About twelve years or so.

This is a map of information that you want to flow through an organization that does cybersecurity risk management. If you want this, my contact information is at the end, Take it down. I’ll send this to you.

This is basically saying that middle tier is management, the bottom tier, are the team who are doing the work, the top tier of the executives. They each have a responsibility for cybersecurity. They each the that that that management is supposed to know this is what our obligations are.

Based on risk and based on regulations.

We need to report that to to the team who are actually implementing controls to let them know the level of control they have to meet.
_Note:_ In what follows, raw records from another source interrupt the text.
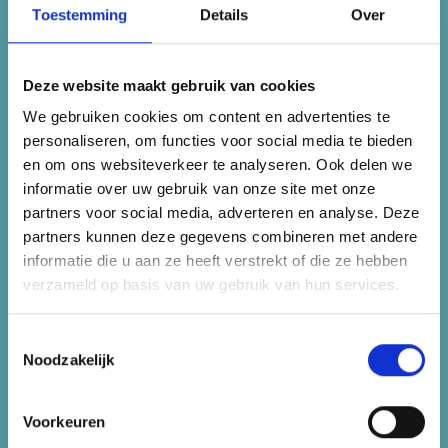
Toestemming
Details
Over
Vitaalscan-scores aan jou te tonen.
Deze website maakt gebruik van cookies
VITR inzetten als
We gebruiken cookies om content en advertenties te
personaliseren, om functies voor social media te bieden
huisarts
en om ons websiteverkeer te analyseren. Ook delen we
informatie over uw gebruik van onze site met onze
partners voor social media, adverteren en analyse. Deze
Je kunt VITR ook zelf gebruiken. Zo is het
partners kunnen deze gegevens combineren met andere
mogelijk om patiënten die in jouw opinie
informatie die u aan ze heeft verstrekt of die ze hebben
baat zouden hebben bij intensievere
verzameld op basis van uw gebruik van hun services.
leefstijlbegeleiding, op VITR te wijzen.
Toestemmingsselectie
VITR biedt Rotterdammers namelijk de
Noodzakelijk
mogelijkheid om kosteloos aan hun
leefstijl te werken met ondersteuning
Voorkeuren
van het e-Health platform van Smart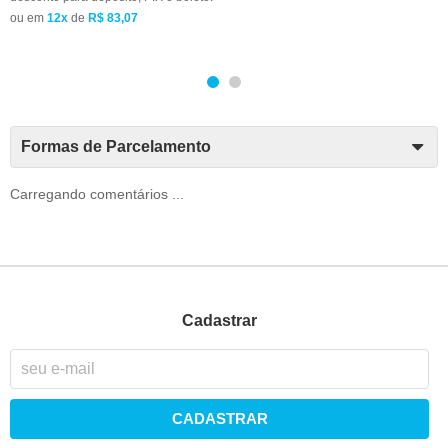
ou em
12x
de
R$ 83,07
Formas de Parcelamento
Carregando comentários ...
Cadastrar
CADASTRAR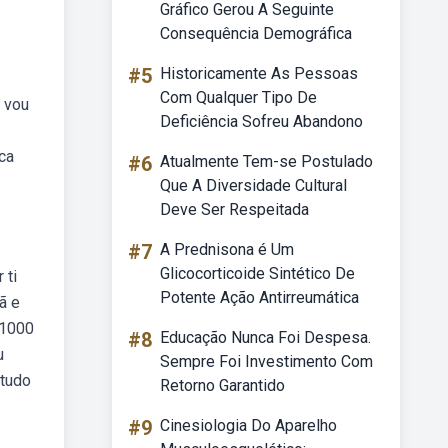
Gráfico Gerou A Seguinte
Consequência Demográfica
#5
Historicamente As Pessoas
Com Qualquer Tipo De
u vou
Deficiência Sofreu Abandono
ca
#6
Atualmente Tem-se Postulado
Que A Diversidade Cultural
Deve Ser Respeitada
#7
A Prednisona é Um
Glicocorticoide Sintético De
 ti
Potente Ação Antirreumática
ã e
 1000
#8
Educação Nunca Foi Despesa.
u
Sempre Foi Investimento Com
 tudo
Retorno Garantido
#9
Cinesiologia Do Aparelho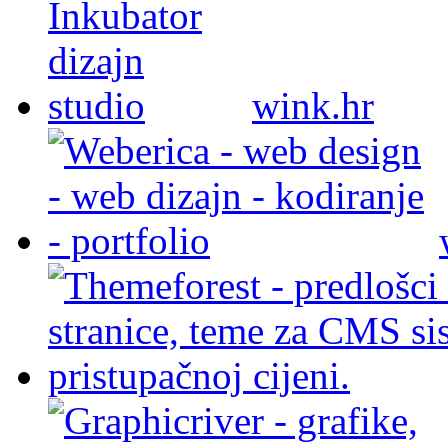
wink.hr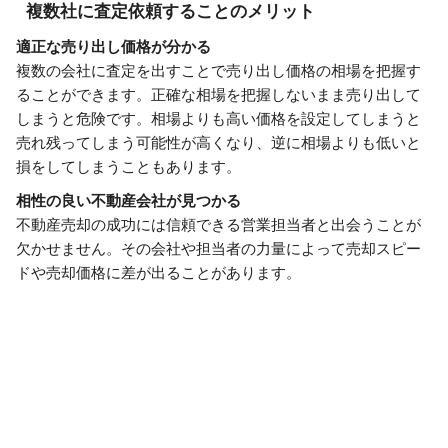
複数社に査定依頼することのメリット
適正な売り出し価格が分かる
複数の会社に査定を出すことで売り出し価格の相場を把握す
ることができます。正確な相場を把握しないまま売り出して
しまうと危険です。相場よりも高い価格を設定してしまうと
売れ残ってしまう可能性が高くなり、逆に相場よりも低いと
損をしてしまうこともあります。
相性の良い不動産会社が見つかる
不動産売却の成功には信頼できる営業担当者と出会うことが
欠かせません。その会社や担当者の力量によって売却スピー
ドや売却価格に差が出ることがあります。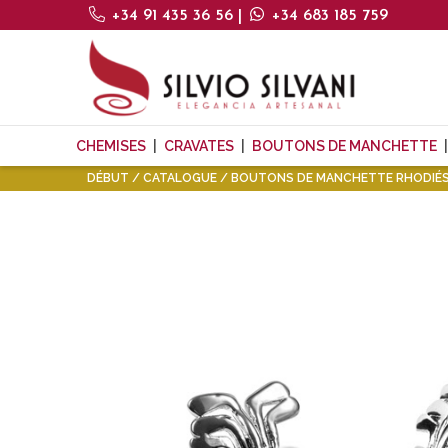
+34 91 435 36 56
|
+34 683 185 759
CHEMISES
CRAVATES
BOUTONS DE MANCHETTE
DÉBUT
CATALOGUE
BOUTONS DE MANCHETTE RHODIÉS 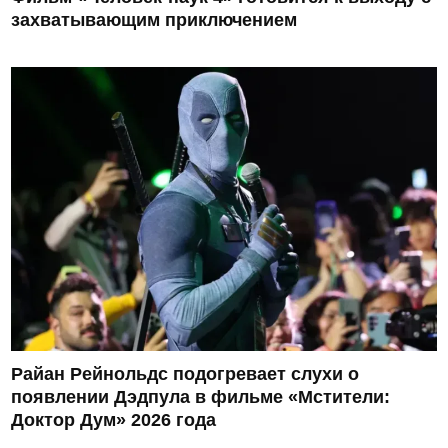
захватывающим приключением
Райан Рейнольдс подогревает слухи о
появлении Дэдпула в фильме «Мстители:
Доктор Дум» 2026 года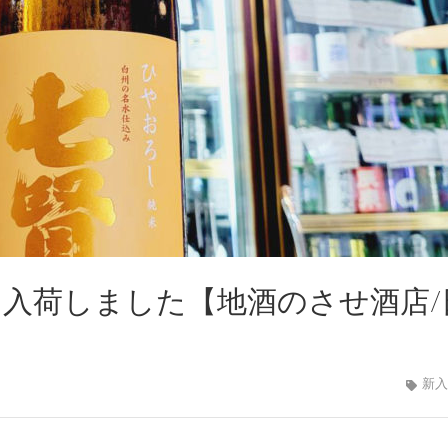
、入荷しました【地酒のさせ酒店/
新入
They have to report back to back up to us whether there’s anything preventing them from actually implementing the controls that we told them need to be in place.

If there’s something going well or not, we have to report that up to executives at a level that they will understand or or the board at that they will understand where they can make a decision. We’ll show you what that looks like in a bit. But we’re having these communication flows up and down where someone says, hey. I know you told me what to do. But you also told me to take care of integration after this acquisition.

And one beat the other, and now we’re off of our cybersecurity plan. I need you to know that. An executive say, yeah. We know that.

You let us know. Thank you. When we have to tell the the board how we’re doing, we’re gonna let them know. Look, that acquisition came without resources.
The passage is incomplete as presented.